Clinical outcome in solid organ transplant recipients affected by COVID-19 compared to general population: a systematic review and meta-analysis
Gatti M, Rinaldi M, Bussini L, Bonazzetti C, Pascale R, Pasquini Z, Faní F, Pinho Guedes MN, Azzini AM, Carrara E, Palacios-Baena ZR, Caponcello G, Reyna-Villasmil E, Tacconelli E, Rodríguez-Baño J, Viale P, Giannella M; ORCHESTRA study group; Infectious Diseases Unit; Department of Integrated Management of Infectious Risk; IRCCS Policlinico Sant’Orsola; Department of Medical and Surgical Sciences; University of Bologna in Bologna, Italy; Division of Infectious Diseases; Department of Diagnostics and Public Health, University of Verona in Verona, Italy; Infectious Diseases and Microbiology Unit; Hospital Universitario Virgen Macarena; Department of Medicine, University of Sevilla/Biomedicines Institute of Sevilla in Sevilla, Spain.
Clin Microbiol Infect.
Background: A significant increased risk of complications and mortality in immunocompromised patients affected by COVID-19 has been described. However, the impact of COVID-19 in solid organ transplant (SOT) recipients is an issue still under debate, due to conflicting evidence that has emerged from different observational studies.
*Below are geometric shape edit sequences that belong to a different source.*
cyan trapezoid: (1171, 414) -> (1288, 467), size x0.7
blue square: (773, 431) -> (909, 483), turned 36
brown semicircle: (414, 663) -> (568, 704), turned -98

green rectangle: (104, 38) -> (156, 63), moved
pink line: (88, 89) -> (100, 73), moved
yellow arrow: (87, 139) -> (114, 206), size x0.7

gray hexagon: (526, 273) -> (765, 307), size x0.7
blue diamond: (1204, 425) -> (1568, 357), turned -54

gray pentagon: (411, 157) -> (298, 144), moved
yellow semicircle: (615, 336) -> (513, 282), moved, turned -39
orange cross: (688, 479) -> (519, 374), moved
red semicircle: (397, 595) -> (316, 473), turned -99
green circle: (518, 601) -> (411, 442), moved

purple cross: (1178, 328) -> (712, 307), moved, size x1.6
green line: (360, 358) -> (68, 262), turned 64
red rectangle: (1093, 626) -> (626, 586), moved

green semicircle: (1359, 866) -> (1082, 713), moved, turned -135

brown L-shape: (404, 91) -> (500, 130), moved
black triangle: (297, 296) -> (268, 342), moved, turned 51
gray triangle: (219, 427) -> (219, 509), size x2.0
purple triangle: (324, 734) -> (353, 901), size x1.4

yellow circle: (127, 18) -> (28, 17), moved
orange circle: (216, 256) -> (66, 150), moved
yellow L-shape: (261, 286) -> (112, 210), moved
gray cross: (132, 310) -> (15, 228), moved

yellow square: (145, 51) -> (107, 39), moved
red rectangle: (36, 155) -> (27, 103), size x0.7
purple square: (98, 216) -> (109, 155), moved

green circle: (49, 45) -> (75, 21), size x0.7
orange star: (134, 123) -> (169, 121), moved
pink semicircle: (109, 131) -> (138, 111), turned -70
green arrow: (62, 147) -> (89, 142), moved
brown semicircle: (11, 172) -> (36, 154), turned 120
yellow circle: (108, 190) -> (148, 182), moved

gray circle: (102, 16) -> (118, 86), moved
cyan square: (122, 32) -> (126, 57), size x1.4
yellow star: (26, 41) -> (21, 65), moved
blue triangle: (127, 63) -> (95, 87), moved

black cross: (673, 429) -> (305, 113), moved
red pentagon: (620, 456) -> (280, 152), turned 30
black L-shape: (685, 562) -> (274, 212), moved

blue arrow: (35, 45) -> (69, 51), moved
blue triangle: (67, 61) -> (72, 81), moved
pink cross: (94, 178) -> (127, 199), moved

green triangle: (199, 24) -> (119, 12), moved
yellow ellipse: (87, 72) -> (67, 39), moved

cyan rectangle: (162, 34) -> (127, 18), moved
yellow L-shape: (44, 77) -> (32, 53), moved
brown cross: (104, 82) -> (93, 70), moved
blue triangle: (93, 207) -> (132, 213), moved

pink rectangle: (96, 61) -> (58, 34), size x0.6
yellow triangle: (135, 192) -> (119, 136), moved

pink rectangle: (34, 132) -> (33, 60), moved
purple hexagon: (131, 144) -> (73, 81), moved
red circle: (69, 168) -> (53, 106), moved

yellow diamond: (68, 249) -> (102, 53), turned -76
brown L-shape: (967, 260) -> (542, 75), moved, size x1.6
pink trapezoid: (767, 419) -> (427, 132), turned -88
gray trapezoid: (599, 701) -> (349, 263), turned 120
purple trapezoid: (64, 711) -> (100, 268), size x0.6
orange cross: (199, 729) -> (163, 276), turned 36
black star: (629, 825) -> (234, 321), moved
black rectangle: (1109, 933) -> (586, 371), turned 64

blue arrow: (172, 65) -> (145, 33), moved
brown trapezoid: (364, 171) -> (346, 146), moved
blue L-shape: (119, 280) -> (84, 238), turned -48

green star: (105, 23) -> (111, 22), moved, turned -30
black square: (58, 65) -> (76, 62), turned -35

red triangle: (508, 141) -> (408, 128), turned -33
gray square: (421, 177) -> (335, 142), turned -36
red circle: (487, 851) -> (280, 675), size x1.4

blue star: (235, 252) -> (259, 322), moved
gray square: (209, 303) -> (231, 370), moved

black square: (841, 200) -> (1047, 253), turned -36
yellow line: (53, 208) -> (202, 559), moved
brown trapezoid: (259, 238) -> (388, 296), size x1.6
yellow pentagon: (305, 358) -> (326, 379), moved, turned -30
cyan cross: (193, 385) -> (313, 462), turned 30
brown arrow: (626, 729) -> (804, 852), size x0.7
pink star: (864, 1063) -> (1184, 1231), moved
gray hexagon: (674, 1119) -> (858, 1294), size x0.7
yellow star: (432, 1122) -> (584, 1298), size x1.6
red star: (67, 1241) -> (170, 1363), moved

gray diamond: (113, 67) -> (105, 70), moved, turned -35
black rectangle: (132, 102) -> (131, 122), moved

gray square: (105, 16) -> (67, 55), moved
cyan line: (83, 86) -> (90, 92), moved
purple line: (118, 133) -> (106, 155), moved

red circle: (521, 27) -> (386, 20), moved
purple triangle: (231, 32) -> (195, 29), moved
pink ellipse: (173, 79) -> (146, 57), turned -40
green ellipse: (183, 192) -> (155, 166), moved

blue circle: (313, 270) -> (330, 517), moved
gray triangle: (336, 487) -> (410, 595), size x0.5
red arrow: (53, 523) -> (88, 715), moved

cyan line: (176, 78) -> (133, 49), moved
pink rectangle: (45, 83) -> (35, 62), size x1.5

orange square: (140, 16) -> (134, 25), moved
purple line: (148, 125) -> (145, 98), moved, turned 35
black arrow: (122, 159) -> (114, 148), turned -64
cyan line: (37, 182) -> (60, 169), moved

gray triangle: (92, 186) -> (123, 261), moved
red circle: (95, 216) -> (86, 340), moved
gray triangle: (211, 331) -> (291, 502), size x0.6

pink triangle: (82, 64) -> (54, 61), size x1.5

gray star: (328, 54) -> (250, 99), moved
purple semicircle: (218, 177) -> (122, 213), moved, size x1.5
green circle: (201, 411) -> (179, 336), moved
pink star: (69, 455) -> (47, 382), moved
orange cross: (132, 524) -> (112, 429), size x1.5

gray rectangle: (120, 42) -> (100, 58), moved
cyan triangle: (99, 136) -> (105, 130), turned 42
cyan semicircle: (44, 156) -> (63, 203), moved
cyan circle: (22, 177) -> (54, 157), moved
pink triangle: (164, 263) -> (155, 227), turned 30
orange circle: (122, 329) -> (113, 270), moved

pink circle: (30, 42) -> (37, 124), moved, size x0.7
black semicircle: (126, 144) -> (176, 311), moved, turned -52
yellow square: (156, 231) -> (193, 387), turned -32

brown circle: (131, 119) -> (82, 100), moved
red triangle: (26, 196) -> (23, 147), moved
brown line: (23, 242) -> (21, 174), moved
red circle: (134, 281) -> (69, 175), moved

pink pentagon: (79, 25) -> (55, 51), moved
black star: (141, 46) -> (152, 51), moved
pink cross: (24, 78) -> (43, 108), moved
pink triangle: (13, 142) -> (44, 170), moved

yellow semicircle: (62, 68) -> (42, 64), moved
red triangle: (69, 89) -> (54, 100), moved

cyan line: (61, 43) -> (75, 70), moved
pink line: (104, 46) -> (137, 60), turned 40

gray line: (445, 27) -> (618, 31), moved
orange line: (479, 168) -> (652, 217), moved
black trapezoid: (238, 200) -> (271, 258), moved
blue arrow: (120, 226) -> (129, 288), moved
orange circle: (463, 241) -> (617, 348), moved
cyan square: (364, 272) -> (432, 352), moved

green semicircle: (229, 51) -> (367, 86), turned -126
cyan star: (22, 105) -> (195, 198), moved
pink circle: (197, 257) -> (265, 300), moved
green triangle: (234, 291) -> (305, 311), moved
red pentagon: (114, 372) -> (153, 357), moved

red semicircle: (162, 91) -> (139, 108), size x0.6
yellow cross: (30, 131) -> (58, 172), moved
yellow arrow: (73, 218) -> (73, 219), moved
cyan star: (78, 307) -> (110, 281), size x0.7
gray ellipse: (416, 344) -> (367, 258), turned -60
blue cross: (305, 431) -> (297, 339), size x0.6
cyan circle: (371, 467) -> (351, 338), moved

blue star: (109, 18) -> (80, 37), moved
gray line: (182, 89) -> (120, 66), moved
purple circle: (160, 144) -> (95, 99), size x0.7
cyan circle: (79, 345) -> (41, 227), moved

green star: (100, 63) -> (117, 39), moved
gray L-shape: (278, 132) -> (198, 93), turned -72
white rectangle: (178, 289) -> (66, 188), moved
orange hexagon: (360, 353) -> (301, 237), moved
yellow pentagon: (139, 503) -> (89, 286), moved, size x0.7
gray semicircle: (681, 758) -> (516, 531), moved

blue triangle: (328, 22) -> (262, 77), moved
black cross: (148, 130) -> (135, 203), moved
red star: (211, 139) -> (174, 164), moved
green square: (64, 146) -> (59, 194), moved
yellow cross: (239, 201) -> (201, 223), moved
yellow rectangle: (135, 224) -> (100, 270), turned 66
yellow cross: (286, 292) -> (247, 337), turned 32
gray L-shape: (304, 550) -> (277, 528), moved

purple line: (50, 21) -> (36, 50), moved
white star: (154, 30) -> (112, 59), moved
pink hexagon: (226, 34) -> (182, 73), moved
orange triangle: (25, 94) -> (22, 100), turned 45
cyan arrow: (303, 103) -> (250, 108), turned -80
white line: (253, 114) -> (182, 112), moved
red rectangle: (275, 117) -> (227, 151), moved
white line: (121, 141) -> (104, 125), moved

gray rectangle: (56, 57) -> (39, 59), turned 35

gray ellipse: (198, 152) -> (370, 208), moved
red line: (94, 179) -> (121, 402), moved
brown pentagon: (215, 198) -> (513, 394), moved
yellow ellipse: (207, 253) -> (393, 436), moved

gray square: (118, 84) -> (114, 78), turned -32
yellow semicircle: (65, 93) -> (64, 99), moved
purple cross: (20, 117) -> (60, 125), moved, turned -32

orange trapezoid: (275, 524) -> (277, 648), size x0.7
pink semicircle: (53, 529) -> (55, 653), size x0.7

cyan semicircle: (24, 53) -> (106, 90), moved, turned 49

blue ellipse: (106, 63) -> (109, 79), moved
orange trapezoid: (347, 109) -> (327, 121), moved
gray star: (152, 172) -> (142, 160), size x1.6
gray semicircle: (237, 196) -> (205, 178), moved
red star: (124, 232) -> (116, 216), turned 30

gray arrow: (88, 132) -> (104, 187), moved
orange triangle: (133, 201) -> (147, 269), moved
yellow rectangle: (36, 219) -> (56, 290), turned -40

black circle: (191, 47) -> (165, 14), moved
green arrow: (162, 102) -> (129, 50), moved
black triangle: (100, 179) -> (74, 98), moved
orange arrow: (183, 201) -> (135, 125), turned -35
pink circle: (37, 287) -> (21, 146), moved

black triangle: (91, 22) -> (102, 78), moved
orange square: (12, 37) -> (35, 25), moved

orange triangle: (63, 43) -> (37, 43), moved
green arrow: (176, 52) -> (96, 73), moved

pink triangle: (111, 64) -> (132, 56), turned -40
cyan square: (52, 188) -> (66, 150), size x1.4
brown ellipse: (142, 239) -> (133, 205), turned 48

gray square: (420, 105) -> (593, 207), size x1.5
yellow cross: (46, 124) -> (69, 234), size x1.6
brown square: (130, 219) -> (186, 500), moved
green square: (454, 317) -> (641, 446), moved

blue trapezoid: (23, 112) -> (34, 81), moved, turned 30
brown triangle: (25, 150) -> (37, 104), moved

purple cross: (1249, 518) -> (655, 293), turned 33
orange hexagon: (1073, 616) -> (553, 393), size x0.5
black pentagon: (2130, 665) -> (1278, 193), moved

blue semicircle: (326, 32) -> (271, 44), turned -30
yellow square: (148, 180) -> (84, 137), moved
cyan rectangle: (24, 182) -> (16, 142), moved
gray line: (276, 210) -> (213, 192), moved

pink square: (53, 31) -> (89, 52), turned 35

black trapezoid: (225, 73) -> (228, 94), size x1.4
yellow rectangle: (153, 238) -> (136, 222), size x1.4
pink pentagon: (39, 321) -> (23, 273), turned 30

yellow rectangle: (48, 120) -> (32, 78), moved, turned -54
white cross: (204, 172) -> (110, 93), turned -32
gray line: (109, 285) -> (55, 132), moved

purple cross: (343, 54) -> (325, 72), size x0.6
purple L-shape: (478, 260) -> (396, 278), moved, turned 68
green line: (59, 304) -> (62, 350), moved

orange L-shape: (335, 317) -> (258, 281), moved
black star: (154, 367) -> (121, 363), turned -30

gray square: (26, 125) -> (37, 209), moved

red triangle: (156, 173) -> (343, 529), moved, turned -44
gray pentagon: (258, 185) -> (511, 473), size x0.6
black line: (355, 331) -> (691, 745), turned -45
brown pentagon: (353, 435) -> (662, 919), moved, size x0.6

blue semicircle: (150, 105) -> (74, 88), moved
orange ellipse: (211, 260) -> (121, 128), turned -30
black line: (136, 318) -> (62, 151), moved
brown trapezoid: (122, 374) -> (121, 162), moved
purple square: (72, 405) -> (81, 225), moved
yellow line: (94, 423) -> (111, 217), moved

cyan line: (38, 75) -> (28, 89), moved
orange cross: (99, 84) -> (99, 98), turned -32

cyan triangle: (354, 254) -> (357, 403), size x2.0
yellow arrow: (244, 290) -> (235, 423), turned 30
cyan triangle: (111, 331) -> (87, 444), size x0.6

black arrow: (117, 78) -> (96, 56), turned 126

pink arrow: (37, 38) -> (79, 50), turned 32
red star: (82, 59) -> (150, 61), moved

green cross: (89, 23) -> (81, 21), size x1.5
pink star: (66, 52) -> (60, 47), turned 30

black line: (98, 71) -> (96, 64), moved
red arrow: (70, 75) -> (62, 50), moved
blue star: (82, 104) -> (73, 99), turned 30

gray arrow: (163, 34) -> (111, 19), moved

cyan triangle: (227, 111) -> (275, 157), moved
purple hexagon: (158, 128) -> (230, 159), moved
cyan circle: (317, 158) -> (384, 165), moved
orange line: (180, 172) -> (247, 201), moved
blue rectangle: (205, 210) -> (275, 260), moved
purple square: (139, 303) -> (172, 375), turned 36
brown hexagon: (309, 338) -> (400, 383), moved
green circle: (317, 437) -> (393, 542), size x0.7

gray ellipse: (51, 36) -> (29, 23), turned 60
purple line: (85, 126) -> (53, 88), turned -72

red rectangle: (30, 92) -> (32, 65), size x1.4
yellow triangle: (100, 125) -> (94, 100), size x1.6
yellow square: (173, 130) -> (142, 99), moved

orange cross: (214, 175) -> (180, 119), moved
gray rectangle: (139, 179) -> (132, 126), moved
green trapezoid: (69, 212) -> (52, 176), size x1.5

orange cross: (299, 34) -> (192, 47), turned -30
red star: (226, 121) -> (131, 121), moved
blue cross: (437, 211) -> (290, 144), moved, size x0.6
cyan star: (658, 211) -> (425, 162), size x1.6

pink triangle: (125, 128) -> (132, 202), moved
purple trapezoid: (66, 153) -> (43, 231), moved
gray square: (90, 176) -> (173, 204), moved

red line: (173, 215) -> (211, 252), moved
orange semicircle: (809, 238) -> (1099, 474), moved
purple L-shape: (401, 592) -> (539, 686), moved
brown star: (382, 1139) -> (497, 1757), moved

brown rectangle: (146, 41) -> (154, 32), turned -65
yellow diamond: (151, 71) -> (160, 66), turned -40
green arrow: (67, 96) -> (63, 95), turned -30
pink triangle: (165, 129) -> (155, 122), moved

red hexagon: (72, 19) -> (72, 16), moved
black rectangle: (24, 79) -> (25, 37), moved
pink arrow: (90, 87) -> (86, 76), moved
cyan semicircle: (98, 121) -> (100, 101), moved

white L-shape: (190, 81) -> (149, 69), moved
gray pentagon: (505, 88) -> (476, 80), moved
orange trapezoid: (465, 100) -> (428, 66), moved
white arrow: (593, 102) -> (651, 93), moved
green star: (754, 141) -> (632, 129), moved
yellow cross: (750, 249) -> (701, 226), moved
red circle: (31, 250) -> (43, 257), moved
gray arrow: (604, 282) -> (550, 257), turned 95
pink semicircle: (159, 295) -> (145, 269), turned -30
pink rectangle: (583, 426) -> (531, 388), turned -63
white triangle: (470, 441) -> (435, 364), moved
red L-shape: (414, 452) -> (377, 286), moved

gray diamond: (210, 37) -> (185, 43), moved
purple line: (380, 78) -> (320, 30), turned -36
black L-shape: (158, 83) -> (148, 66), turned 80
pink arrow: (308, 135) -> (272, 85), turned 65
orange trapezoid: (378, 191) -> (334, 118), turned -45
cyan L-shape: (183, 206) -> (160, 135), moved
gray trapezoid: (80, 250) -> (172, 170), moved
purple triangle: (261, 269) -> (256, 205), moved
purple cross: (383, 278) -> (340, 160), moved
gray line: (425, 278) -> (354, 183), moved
Objectives: We performed a systematic review with a meta-analysis to assess the clinical outcome in SOT recipients with COVID-19 compared with the general population.
Data sources: PubMed-MEDLINE and Scopus were independently searched until 13 October 2021.
Study eligibility criteria: Prospective or retrospective observational studies comparing clinical outcome in SOT recipients versus general populations affected by COVID-19 were included. The primary endpoint was 30-day mortality.
Participants: Participants were patients with confirmed COVID-19.
Interventions: Interventions reviewed were SOTs.
Methods: The quality of the included studies was independently assessed with the Risk of Bias in Non-randomized Studies of Interventions tool for observational studies. The meta-analysis was performed by pooling ORs retrieved from studies providing adjustment for confounders using a random-effects model with the inverse variance method. Multiple subgroups and sensitivity analyses were conducted to investigate the source of heterogeneity.
Results: A total of 3501 articles were screened, and 31 observational studies (N = 590 375; 5759 SOT recipients vs. 584 616 general population) were included in the meta-analyses. No difference in 30-day mortality rate was found in the primary analysis, including studies providing adjustment for confounders (N = 17; 3752 SOT recipients vs. 159 745 general population; OR: 1.13; 95% CI, 0.94-1.35; I2 = 33.9%). No evidence of publication bias was reported. A higher risk of intensive care unit admission (OR: 1.56; 95% CI, 1.03-2.63) and occurrence of acute kidney injury (OR: 2.50; 95% CI, 1.81-3.45) was found in SOT recipients.
Conclusions: No increased risk in mortality was found in SOT recipients affected by COVID-19 compared with the general population when adjusted for demographic and clinical features and COVID-19 severity.